For the next 20 years he lived in Japan, not knowing a single person in Brazil and being unable to speak Portuguese. His parents worked at a car factory, but later quarreled and split.

His little sister reports that he was bullied and beaten by delinquent youths on account of his ancestry, and eventually became just such a delinquent – “he was looking for something like a family,” she recounts.

He graduated from middle school. By this time he had been arrested several times for riding a motorbike without a proper license. By the time he was 20 he had met the woman he would marry, but later opted to evade arrest after being cited for further traffic related crimes, in order to keep working off the couple’s debt.

Finally, in 2007 he was arrested for these traffic offenses and possession of illegal stimulants (the most popular kind of illegal drug in Japan).

He was sentenced to 2 years in prison, and whilst in prison his visa came up for renewal. Immigration declined to renew it, and upon release he was detained in an immigration detention centre for being an illegal overstayer.
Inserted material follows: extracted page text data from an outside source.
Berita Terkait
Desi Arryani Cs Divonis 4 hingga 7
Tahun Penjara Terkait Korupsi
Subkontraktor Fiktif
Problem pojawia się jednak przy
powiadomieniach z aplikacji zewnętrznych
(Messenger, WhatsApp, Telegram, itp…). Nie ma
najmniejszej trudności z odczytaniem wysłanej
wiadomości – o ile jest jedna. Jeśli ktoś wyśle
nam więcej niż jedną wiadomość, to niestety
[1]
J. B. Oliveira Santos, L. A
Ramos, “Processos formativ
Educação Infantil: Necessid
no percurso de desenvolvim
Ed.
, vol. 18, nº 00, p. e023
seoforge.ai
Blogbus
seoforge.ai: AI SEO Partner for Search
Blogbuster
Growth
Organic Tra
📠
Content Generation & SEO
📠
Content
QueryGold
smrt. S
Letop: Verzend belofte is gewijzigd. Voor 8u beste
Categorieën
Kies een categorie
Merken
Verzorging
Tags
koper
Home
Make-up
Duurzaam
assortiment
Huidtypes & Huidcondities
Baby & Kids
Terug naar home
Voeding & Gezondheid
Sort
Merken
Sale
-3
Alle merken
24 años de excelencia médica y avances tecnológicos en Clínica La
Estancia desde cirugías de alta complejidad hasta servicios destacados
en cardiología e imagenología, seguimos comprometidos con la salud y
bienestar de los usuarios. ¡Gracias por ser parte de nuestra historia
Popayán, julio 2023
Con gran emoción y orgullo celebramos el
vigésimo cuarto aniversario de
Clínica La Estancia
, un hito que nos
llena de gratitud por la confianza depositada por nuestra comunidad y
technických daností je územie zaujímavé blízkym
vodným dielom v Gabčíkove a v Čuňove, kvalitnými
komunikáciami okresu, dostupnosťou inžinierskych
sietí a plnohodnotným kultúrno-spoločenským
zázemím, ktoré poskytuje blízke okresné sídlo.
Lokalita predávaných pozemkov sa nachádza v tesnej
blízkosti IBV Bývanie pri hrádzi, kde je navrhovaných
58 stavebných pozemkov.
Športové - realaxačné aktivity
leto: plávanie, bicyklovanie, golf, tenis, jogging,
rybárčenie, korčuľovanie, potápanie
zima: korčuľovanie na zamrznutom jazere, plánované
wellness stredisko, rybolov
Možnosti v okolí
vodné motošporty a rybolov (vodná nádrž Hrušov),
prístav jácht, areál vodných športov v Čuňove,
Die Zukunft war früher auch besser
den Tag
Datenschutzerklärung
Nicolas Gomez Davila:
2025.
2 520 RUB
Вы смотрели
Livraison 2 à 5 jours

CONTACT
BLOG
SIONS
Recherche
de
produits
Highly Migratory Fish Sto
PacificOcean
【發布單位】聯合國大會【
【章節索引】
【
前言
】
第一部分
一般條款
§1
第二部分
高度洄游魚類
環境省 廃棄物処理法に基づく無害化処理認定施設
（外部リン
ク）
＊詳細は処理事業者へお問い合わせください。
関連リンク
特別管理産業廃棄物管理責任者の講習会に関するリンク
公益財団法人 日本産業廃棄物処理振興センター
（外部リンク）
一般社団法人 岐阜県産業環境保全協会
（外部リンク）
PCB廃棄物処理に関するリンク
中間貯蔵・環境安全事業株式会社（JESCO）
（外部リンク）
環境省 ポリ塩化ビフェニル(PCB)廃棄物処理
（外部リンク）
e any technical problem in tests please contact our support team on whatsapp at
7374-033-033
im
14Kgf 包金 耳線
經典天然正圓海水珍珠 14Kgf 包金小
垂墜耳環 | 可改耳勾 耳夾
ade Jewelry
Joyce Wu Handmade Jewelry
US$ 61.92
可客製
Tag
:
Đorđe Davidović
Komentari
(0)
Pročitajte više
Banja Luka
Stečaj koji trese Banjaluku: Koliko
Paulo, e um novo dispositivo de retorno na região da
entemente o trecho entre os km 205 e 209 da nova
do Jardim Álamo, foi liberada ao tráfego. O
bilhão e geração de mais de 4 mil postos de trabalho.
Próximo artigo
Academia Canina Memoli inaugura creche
He soon realised he would be unable to return to Japan ever again, as those with criminal records are usually denied entry.

He applied for special leave to remain, but with little hope of success and a forced deportation order looming sunk into depression.

After a call to his sister in which he said “I’ve finally understood the importance of family,” and another to his wife in which he was thought to be under the influence of tranquilisers, Japanese to his last he hung himself and died soon after.

His sister ponders what would happen were the same fate to befall her: “If I was told to return to Brazil… I can’t speak or write Portuguese – I don’t know how I could live there.”

Via the Ibaraki Shimbun (link transient).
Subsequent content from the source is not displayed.